REQUIRED ACTION:
What is needed is an exact repeat of the entries, with no pictures in it.

RECORDED INFORMATION:
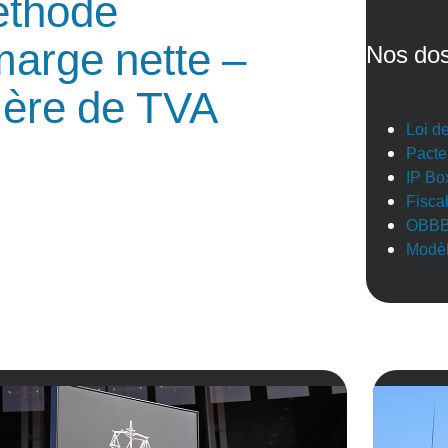
éthode
marge nette –
Nos dos
ère de TVA
Loi d
Pacte
IP Bo
Fisca
OBB
Modèl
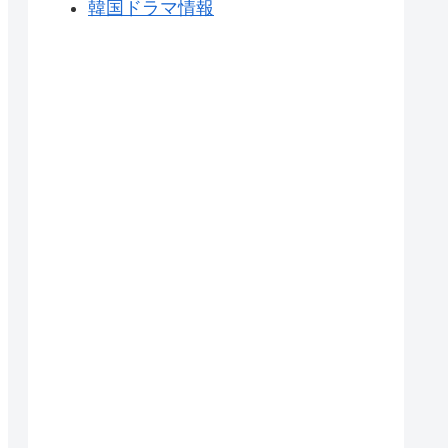
韓国ドラマ情報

SOLUTION TO THIS PROBLEM:
éthode
marge nette –
Nos dos
ère de TVA
Loi d
Pacte
IP Bo
Fisca
OBB
Modèl
韓国ドラマ情報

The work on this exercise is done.